Dataset records
--- START ---
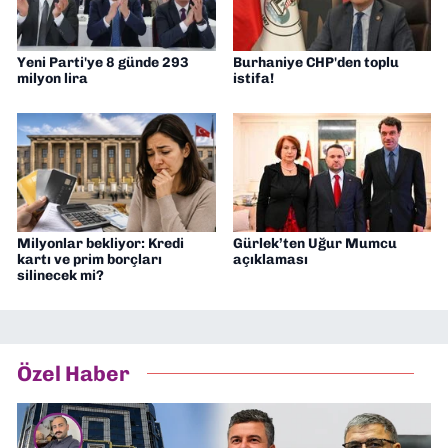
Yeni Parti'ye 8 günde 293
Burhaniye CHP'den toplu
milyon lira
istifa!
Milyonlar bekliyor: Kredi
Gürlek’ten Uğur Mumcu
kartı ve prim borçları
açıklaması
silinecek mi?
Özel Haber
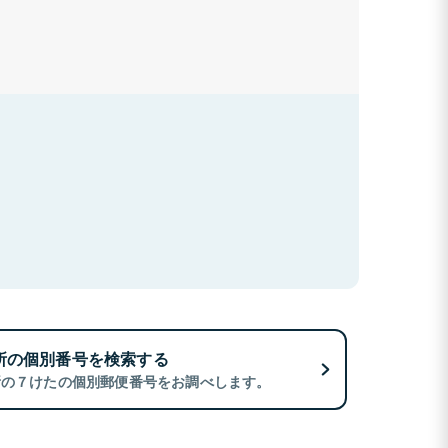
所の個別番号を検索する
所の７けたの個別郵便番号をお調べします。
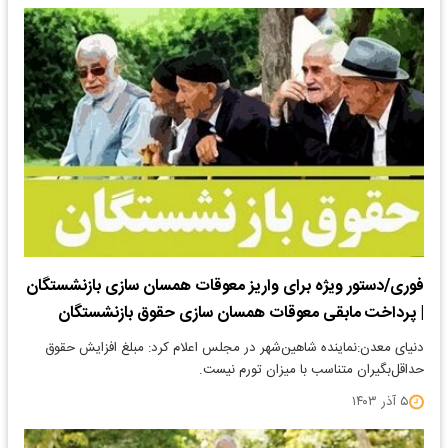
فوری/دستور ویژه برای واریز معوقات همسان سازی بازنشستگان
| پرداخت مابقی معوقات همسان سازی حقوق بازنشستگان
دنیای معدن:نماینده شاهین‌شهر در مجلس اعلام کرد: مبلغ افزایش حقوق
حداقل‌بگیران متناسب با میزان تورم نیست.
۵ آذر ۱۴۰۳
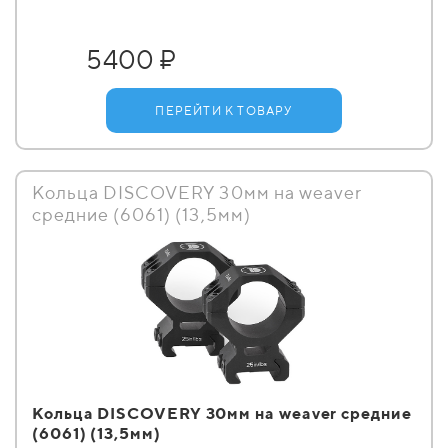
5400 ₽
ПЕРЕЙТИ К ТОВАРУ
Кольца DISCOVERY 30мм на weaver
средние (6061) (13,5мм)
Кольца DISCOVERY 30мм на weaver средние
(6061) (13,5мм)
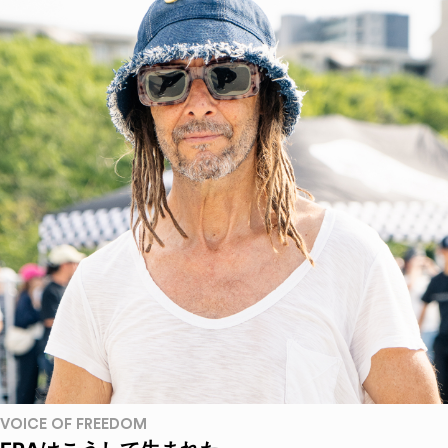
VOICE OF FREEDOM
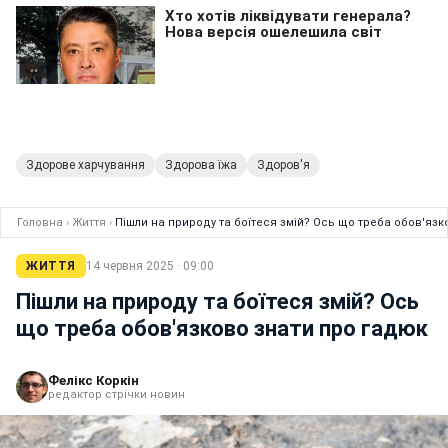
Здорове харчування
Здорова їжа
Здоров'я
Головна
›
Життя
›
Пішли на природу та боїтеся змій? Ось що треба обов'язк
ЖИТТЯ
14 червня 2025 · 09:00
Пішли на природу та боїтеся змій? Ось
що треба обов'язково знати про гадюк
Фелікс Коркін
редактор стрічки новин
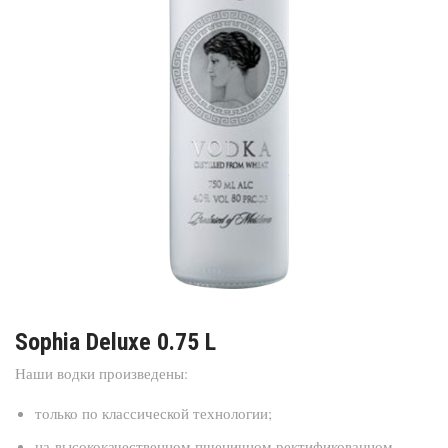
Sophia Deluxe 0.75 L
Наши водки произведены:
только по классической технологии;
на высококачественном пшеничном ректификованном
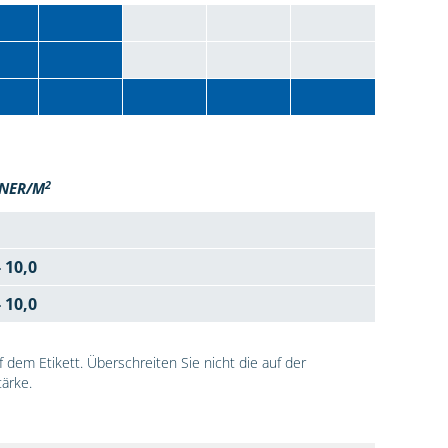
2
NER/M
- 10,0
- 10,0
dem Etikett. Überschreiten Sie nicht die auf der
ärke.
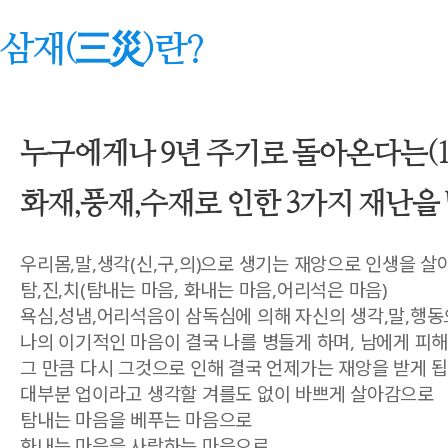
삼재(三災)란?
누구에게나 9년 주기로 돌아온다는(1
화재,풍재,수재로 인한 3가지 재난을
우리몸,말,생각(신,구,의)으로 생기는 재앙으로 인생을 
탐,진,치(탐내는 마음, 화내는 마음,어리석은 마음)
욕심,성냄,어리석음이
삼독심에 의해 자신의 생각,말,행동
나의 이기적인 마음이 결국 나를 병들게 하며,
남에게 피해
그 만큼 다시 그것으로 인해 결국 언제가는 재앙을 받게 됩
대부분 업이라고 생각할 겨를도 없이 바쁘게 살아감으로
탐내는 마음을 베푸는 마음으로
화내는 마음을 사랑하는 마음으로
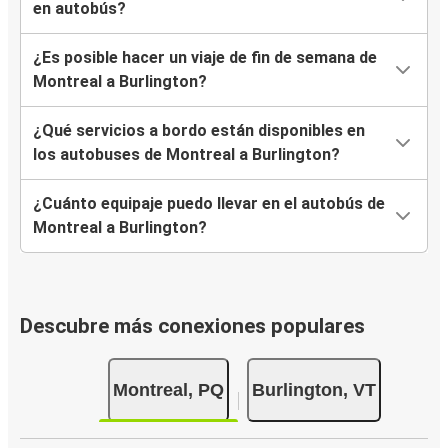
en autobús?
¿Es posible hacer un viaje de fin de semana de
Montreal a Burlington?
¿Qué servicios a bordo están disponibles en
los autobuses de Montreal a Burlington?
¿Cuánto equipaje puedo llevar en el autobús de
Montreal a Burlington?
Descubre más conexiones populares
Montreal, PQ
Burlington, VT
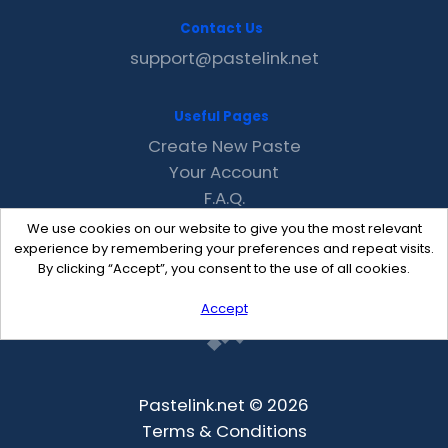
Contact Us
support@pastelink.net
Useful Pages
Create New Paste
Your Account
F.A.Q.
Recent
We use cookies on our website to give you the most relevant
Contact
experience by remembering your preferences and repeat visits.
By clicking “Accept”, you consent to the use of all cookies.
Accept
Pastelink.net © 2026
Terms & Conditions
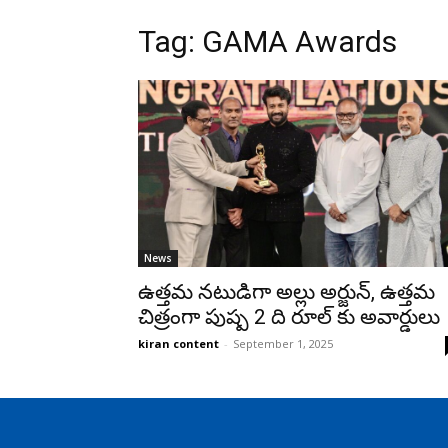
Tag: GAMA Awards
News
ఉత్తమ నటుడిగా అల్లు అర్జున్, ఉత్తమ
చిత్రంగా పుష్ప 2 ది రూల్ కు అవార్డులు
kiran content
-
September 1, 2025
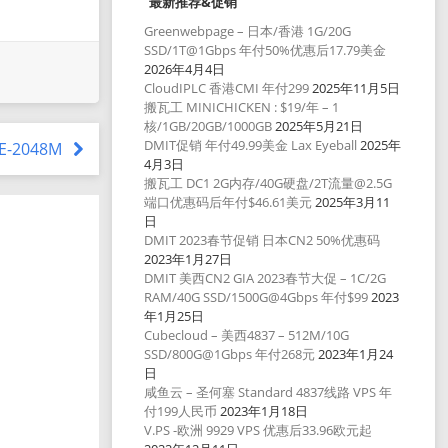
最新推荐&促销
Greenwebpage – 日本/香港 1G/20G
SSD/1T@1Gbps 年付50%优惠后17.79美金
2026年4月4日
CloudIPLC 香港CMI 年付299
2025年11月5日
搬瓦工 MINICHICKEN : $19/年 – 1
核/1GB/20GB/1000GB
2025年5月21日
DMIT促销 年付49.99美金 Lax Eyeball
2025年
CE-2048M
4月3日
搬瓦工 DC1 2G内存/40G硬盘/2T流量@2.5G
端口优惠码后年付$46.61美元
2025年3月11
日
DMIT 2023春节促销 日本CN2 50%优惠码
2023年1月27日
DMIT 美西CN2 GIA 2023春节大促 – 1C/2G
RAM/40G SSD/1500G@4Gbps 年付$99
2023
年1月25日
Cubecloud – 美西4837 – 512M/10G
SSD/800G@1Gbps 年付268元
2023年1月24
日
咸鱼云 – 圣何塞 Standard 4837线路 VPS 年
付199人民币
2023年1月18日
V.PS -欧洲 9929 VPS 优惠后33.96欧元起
--- END ---
--- START ---
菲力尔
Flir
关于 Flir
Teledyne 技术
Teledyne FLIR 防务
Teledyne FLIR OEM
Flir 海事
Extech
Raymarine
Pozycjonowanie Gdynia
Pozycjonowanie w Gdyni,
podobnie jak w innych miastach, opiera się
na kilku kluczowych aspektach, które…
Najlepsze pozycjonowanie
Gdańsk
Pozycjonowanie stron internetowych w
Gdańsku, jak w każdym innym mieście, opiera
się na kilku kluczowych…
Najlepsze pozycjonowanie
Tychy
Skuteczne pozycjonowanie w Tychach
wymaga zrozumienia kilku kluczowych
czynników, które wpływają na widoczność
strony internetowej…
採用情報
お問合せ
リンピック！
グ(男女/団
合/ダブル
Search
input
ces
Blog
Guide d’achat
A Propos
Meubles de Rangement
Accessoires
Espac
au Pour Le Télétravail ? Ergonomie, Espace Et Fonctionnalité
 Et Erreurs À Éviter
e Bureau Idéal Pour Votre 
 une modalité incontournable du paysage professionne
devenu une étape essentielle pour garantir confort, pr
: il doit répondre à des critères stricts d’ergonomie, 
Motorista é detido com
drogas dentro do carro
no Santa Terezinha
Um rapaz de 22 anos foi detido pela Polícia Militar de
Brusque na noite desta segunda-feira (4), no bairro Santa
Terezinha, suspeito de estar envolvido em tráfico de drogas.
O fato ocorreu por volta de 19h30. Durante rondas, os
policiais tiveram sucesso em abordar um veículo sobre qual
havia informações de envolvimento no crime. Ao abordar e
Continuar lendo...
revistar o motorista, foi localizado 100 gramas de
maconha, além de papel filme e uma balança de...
--- END ---
#### EXERCISE DETAILS
Scan the entries for the word "DISCOVERY". Report each line that has it.

#### ANSWER FOR THIS EXERCISE
Кольца DISCOVERY 30мм на weaver
Кольца DISCOVERY 30мм на weaver средние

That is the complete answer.